Verbrecher, Opfer, Heilige.

Eine Geschichte des Tötens.

416 Seiten. Verlag Klett-Cotta, Stuttgart 2015. ISBN 978-3-608-94845-5. Ladenverkaufspreis 26,95 €.

Weltweit sorgte der Islamische Staat (IS) für Abscheu, als er Videoaufnahmen von Enthauptungen ins Internet stellte. Das Entsetzen war insbesondere in Europa groß, wo in fast allen Staaten die Todesstrafe abgeschafft ist. Die Hinrichtungen in Syrien warfen aber auch gerade in Europa zahlreiche Fragen auf und rückten das Thema Todesurteile und Hinrichtungen in den Mittelpunkt des öffentlichen Interesses.

 

Peter Schuster befasst sich somit in seinem Buch mit einem durchaus aktuellen Thema. Er unterstreicht dies, indem er als roten Faden seiner Darstellung die Bedeutung der Religion für die Geschichte der Todesstrafe wählt. Da Peter Schuster als Professor für mittelalterliche und frühneuzeitliche Geschichte an der Universität Bielefeld lehrt, legt er den zeitlichen Schwerpunkt seines Buches auf die Zeit zwischen dem 15. und 17. Jahrhundert.

Als Einstieg in das Thema beschreibt der Autor drei spektakuläre Hinrichtungen. Sodann geht er auf die Rahmenbedingungen der Todesstrafe ein, schildert dabei die Ursachen und Beweggründe, die von Beginn der Zeit an der Todesstrafe einen festen Platz unter den Sanktionen der Gesellschaft einräumten.
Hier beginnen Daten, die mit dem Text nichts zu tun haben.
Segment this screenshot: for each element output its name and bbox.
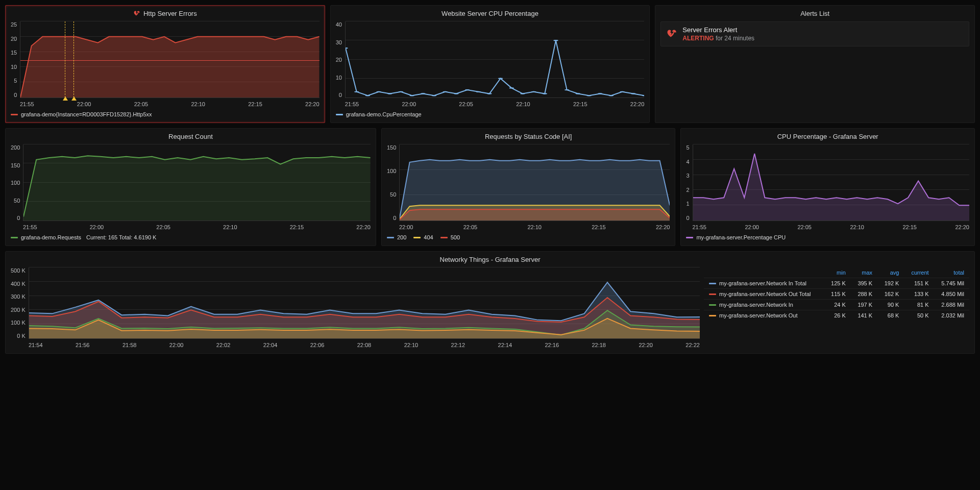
svg-point-4 <box>387 93 392 94</box>
cell-current: 133 K <box>904 289 934 300</box>
svg-point-0 <box>346 47 348 48</box>
panel-requests-by-status[interactable]: Requests by Status Code [AI] 150100500 2… <box>381 128 676 246</box>
svg-point-16 <box>520 93 525 94</box>
x-axis: 21:5522:0022:0522:1022:1522:20 <box>345 98 645 107</box>
panel-title: CPU Percentage - Grafana Server <box>777 133 878 140</box>
svg-point-12 <box>476 91 480 92</box>
cell-min: 115 K <box>824 289 851 300</box>
svg-point-1 <box>354 91 359 92</box>
panel-http-errors[interactable]: Http Server Errors 2520151050 21:5522:00… <box>5 5 325 123</box>
table-row[interactable]: my-grafana-server.Network Out Total115 K… <box>704 289 969 300</box>
series-name: my-grafana-server.Network Out Total <box>719 291 811 297</box>
cell-max: 141 K <box>851 310 877 321</box>
panel-cpu-grafana[interactable]: CPU Percentage - Grafana Server 543210 2… <box>680 128 975 246</box>
heart-broken-icon <box>666 29 677 40</box>
legend-swatch <box>336 114 343 115</box>
legend-swatch <box>709 283 716 284</box>
cell-current: 81 K <box>904 300 934 310</box>
chart-area[interactable] <box>23 144 371 221</box>
svg-point-11 <box>465 89 470 90</box>
svg-point-24 <box>609 95 614 96</box>
svg-point-21 <box>576 93 580 94</box>
legend-swatch <box>440 237 448 238</box>
cell-avg: 162 K <box>877 289 904 300</box>
panel-network[interactable]: Networky Things - Grafana Server 500 K40… <box>5 251 975 354</box>
cell-min: 125 K <box>824 278 851 289</box>
x-axis: 21:5421:5621:5822:0022:0222:0422:0622:08… <box>29 339 700 348</box>
panel-cpu-percentage[interactable]: Website Server CPU Percentage 403020100 … <box>330 5 650 123</box>
svg-point-7 <box>421 93 425 94</box>
chart-area[interactable] <box>693 144 969 221</box>
cell-total: 2.032 Mil <box>934 310 969 321</box>
network-legend-table: min max avg current total my-grafana-ser… <box>704 267 969 321</box>
legend-item[interactable]: grafana-demo{Instance=RD0003FFD15282}.Ht… <box>11 111 152 117</box>
legend-item[interactable]: my-grafana-server.Percentage CPU <box>686 234 786 240</box>
legend-item[interactable]: grafana-demo.Requests Current: 165 Total… <box>11 234 156 240</box>
cell-current: 151 K <box>904 278 934 289</box>
heart-broken-icon <box>133 10 140 17</box>
panel-title: Website Server CPU Percentage <box>442 10 538 17</box>
chart-area[interactable] <box>345 21 644 98</box>
svg-point-9 <box>443 91 447 92</box>
svg-point-15 <box>509 87 513 88</box>
chart-area[interactable] <box>29 267 700 339</box>
x-axis: 21:5522:0022:0522:1022:1522:20 <box>692 221 969 230</box>
legend-label: 500 <box>451 234 460 240</box>
svg-point-6 <box>409 95 414 96</box>
cell-min: 24 K <box>824 300 851 310</box>
svg-point-8 <box>432 95 436 96</box>
alert-list-item[interactable]: Server Errors Alert ALERTING for 24 minu… <box>660 21 969 46</box>
panel-title: Requests by Status Code [AI] <box>485 133 572 140</box>
legend-item[interactable]: 404 <box>413 234 433 240</box>
series-name: my-grafana-server.Network In <box>719 302 793 308</box>
cell-min: 26 K <box>824 310 851 321</box>
y-axis: 2520151050 <box>11 21 20 98</box>
panel-title: Http Server Errors <box>143 10 197 17</box>
x-axis: 21:5522:0022:0522:1022:1522:20 <box>23 221 371 230</box>
panel-title: Networky Things - Grafana Server <box>440 256 541 263</box>
legend-item[interactable]: 200 <box>387 234 406 240</box>
table-row[interactable]: my-grafana-server.Network In24 K197 K90 … <box>704 300 969 310</box>
svg-point-14 <box>498 78 503 79</box>
y-axis: 150100500 <box>387 144 399 221</box>
svg-point-26 <box>631 93 635 94</box>
svg-point-19 <box>553 40 558 41</box>
table-header[interactable]: min <box>824 267 851 278</box>
table-header[interactable]: total <box>934 267 969 278</box>
chart-area[interactable] <box>20 21 319 98</box>
table-header[interactable]: avg <box>877 267 904 278</box>
y-axis: 200150100500 <box>11 144 23 221</box>
legend-item[interactable]: 500 <box>440 234 460 240</box>
legend-swatch <box>709 315 716 316</box>
cell-max: 288 K <box>851 289 877 300</box>
svg-point-13 <box>487 93 492 94</box>
svg-point-18 <box>543 93 547 94</box>
legend-label: grafana-demo{Instance=RD0003FFD15282}.Ht… <box>21 111 152 117</box>
y-axis: 403020100 <box>336 21 345 98</box>
panel-alerts-list[interactable]: Alerts List Server Errors Alert ALERTING… <box>655 5 975 123</box>
svg-point-17 <box>531 91 536 92</box>
legend-item[interactable]: grafana-demo.CpuPercentage <box>336 111 422 117</box>
table-row[interactable]: my-grafana-server.Network In Total125 K3… <box>704 278 969 289</box>
cell-avg: 90 K <box>877 300 904 310</box>
y-axis: 543210 <box>686 144 692 221</box>
legend-label: 404 <box>424 234 433 240</box>
cell-avg: 192 K <box>877 278 904 289</box>
cell-avg: 68 K <box>877 310 904 321</box>
alert-duration: for 24 minutes <box>716 35 754 42</box>
table-header[interactable]: max <box>851 267 877 278</box>
svg-point-2 <box>365 95 370 96</box>
legend-swatch <box>11 237 18 238</box>
table-row[interactable]: my-grafana-server.Network Out26 K141 K68… <box>704 310 969 321</box>
legend-swatch <box>709 304 716 306</box>
panel-title: Request Count <box>168 133 213 140</box>
svg-point-22 <box>586 95 591 96</box>
svg-point-10 <box>454 93 458 94</box>
cell-max: 395 K <box>851 278 877 289</box>
table-header[interactable]: current <box>904 267 934 278</box>
alert-state: ALERTING <box>682 35 714 42</box>
svg-point-23 <box>598 93 602 94</box>
chart-area[interactable] <box>399 144 670 221</box>
y-axis: 500 K400 K300 K200 K100 K0 K <box>11 267 29 339</box>
panel-request-count[interactable]: Request Count 200150100500 21:5522:0022:… <box>5 128 376 246</box>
Schon in diesen Überlegungen nimmt die Religion eine zentrale Bedeutung ein. Noch deutlicher wird der Zusammenhang in dem folgenden Kapitel, in dem der Autor der Frage nachgeht, wie „Hinrichtungen zu einem religiösen Ritual wurden“. Hierin schildert der Autor eindrucksvoll den Übergang von der mittelalterlichen Todesstrafe als Fürstenrache zu einem von der Kirche dominierten Hinrichtungsritual. Im Mittelalter wurden vergleichsweise selten Todesurteile gesprochen. In der Regel ahndeten die Richter Gesetzesverstöße mit der Verhängung einer Geldbuße. Die Todesstrafe war die große Ausnahme, die von der Bevölkerung durchaus ambivalent gesehen wurde: mitunter als die gerechte Strafe für eine schwerwiegende Tat, häufig stand aber das Mitleid mit dem Verurteilten im Vordergrund. In diesen Fällen hofften die Zuschauer auf ein „Galgenwunder“, dass der Strick riss, oder der zum Tod durch Ertränken Verurteilte sich aus den Fluten retten konnte. Bis zum Ende des Mittelalters wurde ein solches Wunder als göttlicher Eingriff in die Verurteilung gewertet, wodurch dem Verurteilten das Leben geschenkt wurde. 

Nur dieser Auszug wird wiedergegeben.